Calculating Study Day in R for CDISC Compliance: A Step-by-Step Guide
Calculating the Study Day (--DY). This is a crucial step in clinical trial data analysis,
and we’ll show you how to create a dynamic function in R to handle this task,
even when dealing with partial dates.
Function Overview
The calculate_study_day function calculates the Study Day for clinical trial
events relative to a reference date (typically the date of first dose). It
handles partial dates by setting the Study Day to NA when dates are incomplete.
Function Definition
Here’s
the complete function definition:
R
# Load necessary package
library(dplyr)
# Function to calculate Study Day
calculate_study_day <- function(data, subject_col, date_col, ref_date_col, study_day_col) {
temp_date_col <- paste0(date_col, "_temp")
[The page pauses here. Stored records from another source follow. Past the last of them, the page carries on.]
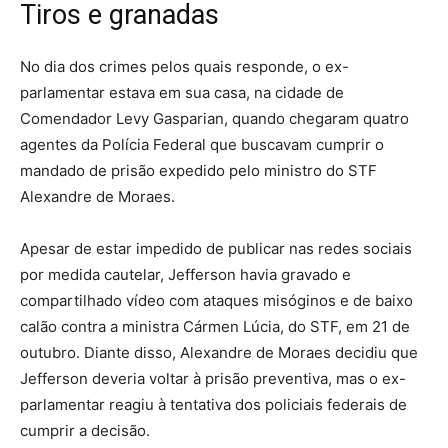
Tiros e granadas
No dia dos crimes pelos quais responde, o ex-
parlamentar estava em sua casa, na cidade de
Comendador Levy Gasparian, quando chegaram quatro
agentes da Polícia Federal que buscavam cumprir o
mandado de prisão expedido pelo ministro do STF
Alexandre de Moraes.
Apesar de estar impedido de publicar nas redes sociais
por medida cautelar, Jefferson havia gravado e
compartilhado vídeo com ataques misóginos e de baixo
calão contra a ministra Cármen Lúcia, do STF, em 21 de
outubro. Diante disso, Alexandre de Moraes decidiu que
Jefferson deveria voltar à prisão preventiva, mas o ex-
parlamentar reagiu à tentativa dos policiais federais de
cumprir a decisão.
temp_ref_date_col <- paste0(ref_date_col, "_temp")
data <- data %>%
mutate(
!!temp_date_col := as.Date(ifelse(nchar(get(date_col)) < 10, NA, get(date_col)), format = "%Y-%m-%d"),
!!temp_ref_date_col := as.Date(ifelse(nchar(get(ref_date_col)) < 10, NA, get(ref_date_col)), format = "%Y-%m-%d")
) %>%
group_by(!!sym(subject_col)) %>%
mutate(
!!study_day_col := ifelse(is.na(get(temp_date_col)) | is.na(get(temp_ref_date_col)), NA,
ifelse(get(temp_date_col) < first(get(temp_ref_date_col)),
as.numeric(get(temp_date_col) - first(get(temp_ref_date_col))),
as.numeric(get(temp_date_col) - first(get(temp_ref_date_col)) + 1)))
) %>%
ungroup() %>%
select(-!!sym(temp_date_col), -!!sym(temp_ref_date_col))
return(data)
}
Explanation
- Load Necessary Package: We use
the dplyr package for data
manipulation.
- Define the Function: The calculate_study_day function takes five arguments:
- data: The dataset
containing the clinical trial data.
- subject_col: The column
name of the subject identifier.
- date_col: The column
name of the event date for which the Study Day is to be calculated.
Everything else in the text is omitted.